**Your objective**
Copy, word for word, the lines of the entries below between the one with "More Information [More" and the one with "ÖBFV (151, 1702)", inclusive, and leave out everything else.

^^^^^^^^

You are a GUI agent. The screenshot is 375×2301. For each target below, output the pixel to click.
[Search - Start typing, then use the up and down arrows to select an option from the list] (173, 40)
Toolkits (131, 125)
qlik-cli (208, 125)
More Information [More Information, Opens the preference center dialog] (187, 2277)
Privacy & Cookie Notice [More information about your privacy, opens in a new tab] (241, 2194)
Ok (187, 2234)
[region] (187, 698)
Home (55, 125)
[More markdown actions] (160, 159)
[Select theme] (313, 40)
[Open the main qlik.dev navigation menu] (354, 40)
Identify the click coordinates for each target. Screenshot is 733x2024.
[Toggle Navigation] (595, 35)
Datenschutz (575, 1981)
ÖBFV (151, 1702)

^^^^^^^^

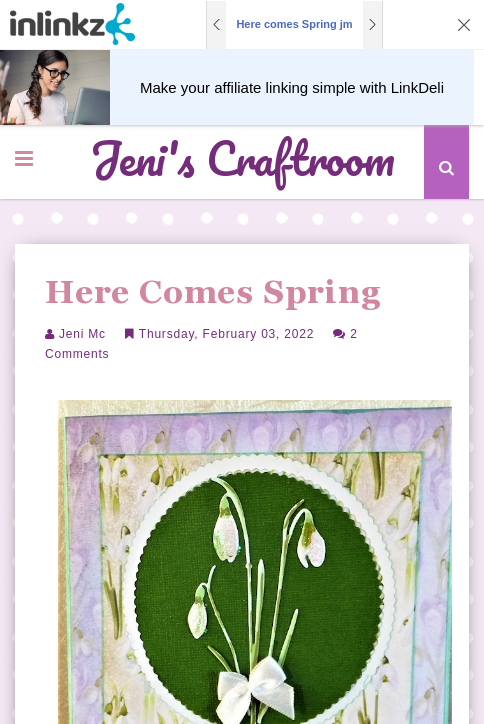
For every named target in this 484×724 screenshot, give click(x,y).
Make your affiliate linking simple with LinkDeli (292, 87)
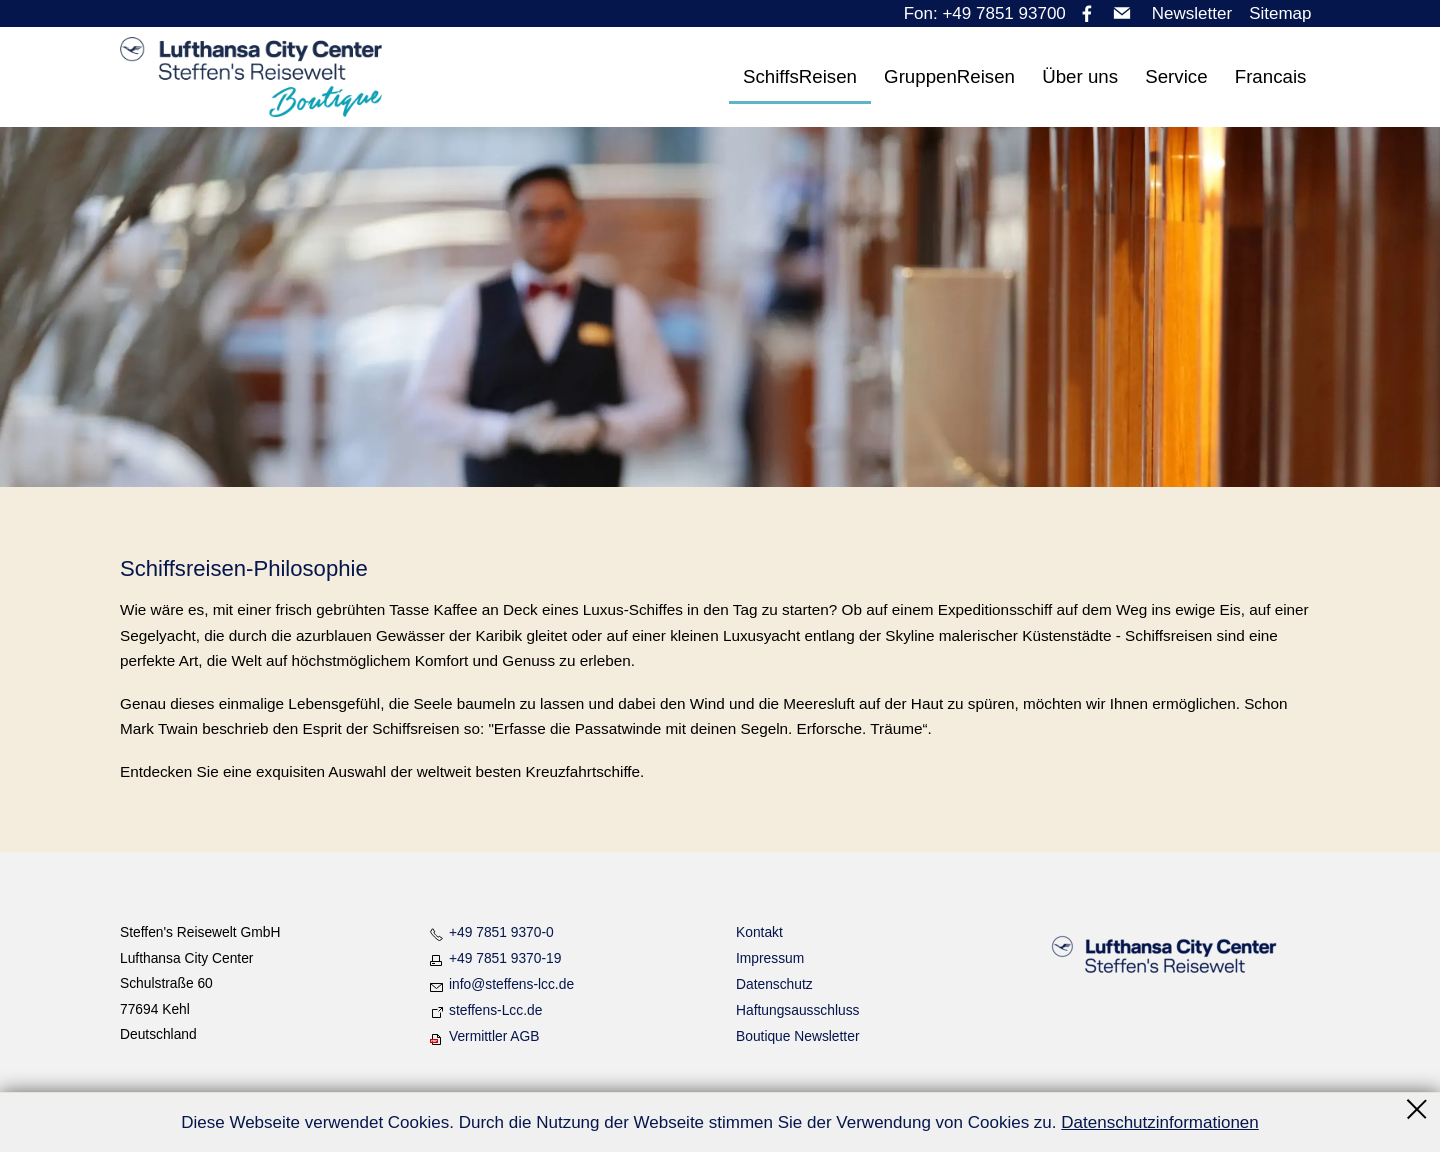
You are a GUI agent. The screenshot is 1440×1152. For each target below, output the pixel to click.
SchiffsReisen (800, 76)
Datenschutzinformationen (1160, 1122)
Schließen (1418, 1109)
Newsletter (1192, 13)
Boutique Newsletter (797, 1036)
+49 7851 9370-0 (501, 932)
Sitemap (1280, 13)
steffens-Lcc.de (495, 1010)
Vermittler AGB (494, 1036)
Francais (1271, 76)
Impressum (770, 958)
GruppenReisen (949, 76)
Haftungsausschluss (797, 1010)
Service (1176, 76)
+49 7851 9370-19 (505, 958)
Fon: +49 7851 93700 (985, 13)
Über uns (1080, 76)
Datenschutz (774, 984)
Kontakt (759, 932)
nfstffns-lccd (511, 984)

^^^^^^^^

**The answer**
More Information [More Information, Opens the preference center dialog] (187, 2277)
Privacy & Cookie Notice [More information about your privacy, opens in a new tab] (241, 2194)
Ok (187, 2234)
[region] (187, 698)
Home (55, 125)
[More markdown actions] (160, 159)
[Select theme] (313, 40)
[Open the main qlik.dev navigation menu] (354, 40)
Identify the click coordinates for each target. Screenshot is 733x2024.
[Toggle Navigation] (595, 35)
Datenschutz (575, 1981)
ÖBFV (151, 1702)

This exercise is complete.